One may read from the beginning of the book of Judges to the end of the books of Samuel without discovering that the old Israelites had a moral standard which differs, in any essential respect (except perhaps in regard to the chastity of unmarried women), from that of the Tongans. Gideon, Jephthah, Samson, and David are strong-handed men, some of whom are not outdone by any Polynesian chieftain in the matter of murder and treachery; while Deborah's jubilation over Jael's violation of the primary duty of hospitality, proffered and accepted under circumstances which give a peculiarly atrocious character to the murder of the guest; and her witch-like gloating over the picture of the disappointment of the mother of the victim—

The mother of Sisera cried through the lattice,
Why is his chariot so long in coming? (Jud. v. 28.)
—would not have been out of place in the choral service of the most
sanguinary god in the Polynesian pantheon.

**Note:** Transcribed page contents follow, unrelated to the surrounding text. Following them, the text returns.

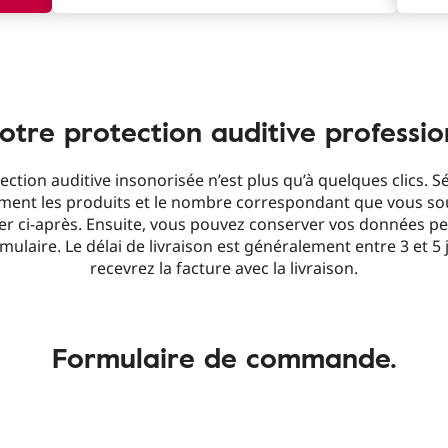
re protection auditive profession
ection auditive insonorisée n’est plus qu’à quelques clics. S
ment les produits et le nombre correspondant que vous so
 ci-après. Ensuite, vous pouvez conserver vos données pe
mulaire. Le délai de livraison est généralement entre 3 et 5
recevrez la facture avec la livraison.
Formulaire de commande.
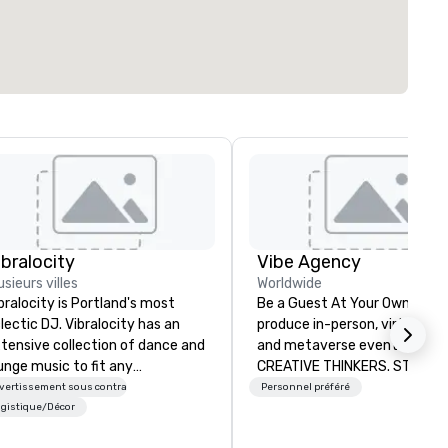
ibralocity
Vibe Agency
usieurs villes
Worldwide
bralocity is Portland's most
Be a Guest At Your Own Even
lectic DJ. Vibralocity has an
produce in-person, virtual, hyb
tensive collection of dance and
and metaverse events. VIBE -
unge music to fit any
CREATIVE THINKERS. STRATE
vironment. When you book
DOERS. Companies that will t
vertissement sous contrat
Personnel préféré
bralocity, you get a professional
are companies that have a s
gistique/Décor
o knows how to blend songs, do
connection with their emplo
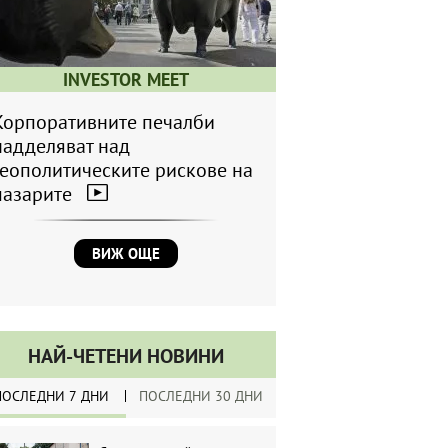
INVESTOR MEET
Корпоративните печалби
надделяват над
геополитическите рискове на
пазарите
ВИЖ ОЩЕ
НАЙ-ЧЕТЕНИ НОВИНИ
ПОСЛЕДНИ 7 ДНИ
ПОСЛЕДНИ 30 ДНИ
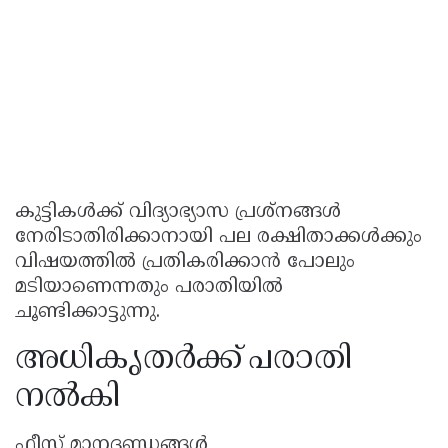
കുട്ടികൾക്ക് വിദ്യാഭ്യാസ പ്രശ്‌നങ്ങൾ
നേരിടാതിരിക്കാനായി പല രക്ഷിതാക്കൾക്കും
വിഷയത്തിൽ പ്രതികരിക്കാൻ പോലും
മടിയാണെന്നതും പരാതിയിൽ
ചൂണ്ടിക്കാട്ടുന്നു.
അധികൃതർക്ക് പരാതി
നൽകി
ഫീസ് മാനദണ്ഡങ്ങൾ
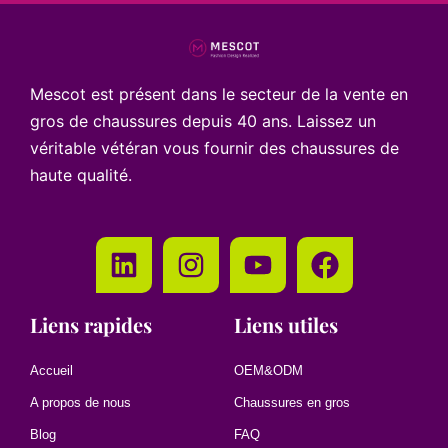
Mescot est présent dans le secteur de la vente en
gros de chaussures depuis 40 ans. Laissez un
véritable vétéran vous fournir des chaussures de
haute qualité.
Liens rapides
Liens utiles
Accueil
OEM&ODM
A propos de nous
Chaussures en gros
Blog
FAQ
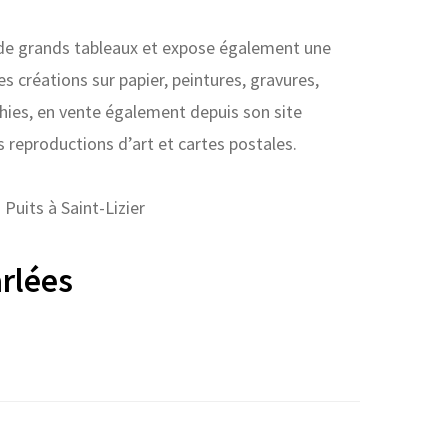
 de grands tableaux et expose également une
es créations sur papier, peintures, gravures,
hies, en vente également depuis son site
s reproductions d’art et cartes postales.
Puits à Saint-Lizier
rlées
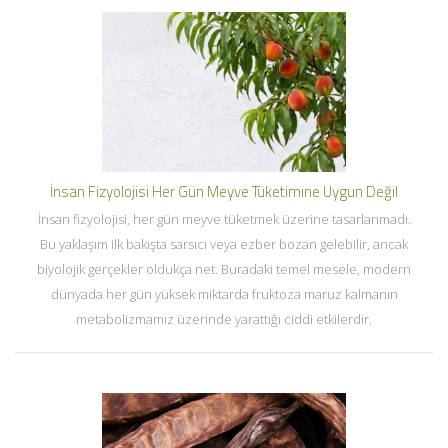
İnsan Fizyolojisi Her Gün Meyve Tüketimine Uygun Değil
İnsan fizyolojisi, her gün meyve tüketmek üzerine tasarlanmadı.
Bu yaklaşım ilk bakışta sarsıcı veya ezber bozan gelebilir, ancak
biyolojik gerçekler oldukça net. Buradaki temel mesele, modern
dünyada her gün yüksek miktarda fruktoza maruz kalmanın
metabolizmamız üzerinde yarattığı ciddi etkilerdir.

With respect to the cannibalism which the Tongans occasionally practised, Mariner says:—

Although a few young ferocious warriors chose to imitate what
they considered a mark of courageous fierceness in a
neighbouring nation, it was held in disgust by everybody else
(vol. ii. p. 171).

That the moral standard of Tongan life was less elevated than that indicated in the "Book of the Covenant" (Exod. xxi.-xxiii.) may be freely admitted. But then the evidence that this Book of the Covenant, and even the ten commandments as given in Exodus, were known to the Israelites of the time of Samuel and Saul, is (to say the least) by no means conclusive. The Deuteronomic version of the fourth commandment is hopelessly discrepant from that which stands in Exodus. Would any later writer have ventured to alter the commandments as given from Sinai, if he had had before him that which professed to be an accurate statement of the "ten words" in Exodus? And if the writer of Deuteronomy had not Exodus before him, what is the value of the claim of the version of the ten commandments therein contained to authenticity? From one end to the other of the books of Judges and Samuel, the only "commandments of Jahveh" which are specially adduced refer to the prohibition of the worship of other gods, or are orders given ad hoc, and have nothing to do with questions of morality.

In Polynesia, the belief in witchcraft, in the appearance of spiritual beings in dreams, in possession as the cause of diseases, and in omens, prevailed universally. Mariner tells a story of a woman of rank who was greatly attached to King Finow, and who, for the space of six months after his death, scarcely ever slept elsewhere than on his grave, which she kept carefully decorated with flowers:—

"One day she went, with the deepest affliction, to the house of Mo-oonga Toobo, the widow of the deceased chief, to communicate what had happened to her at the fytoca [grave] during several nights, and which caused her the greatest anxiety. She related that she had dreamed that the late How [King] appeared to her and, with a countenance full of disappointment, asked why there yet remained at Vavaoo so many evil-designing persons; for he declared that, since he had been at Bolotoo, his spirit had been disturbed by the evil machinations of wicked men conspiring against his son; but he declared that 'the youth' should not be molested nor his power shaken by the spirit of rebellion; that he therefore came to her with a warning voice to prevent such disastrous consequences (vol. i. p. 424)."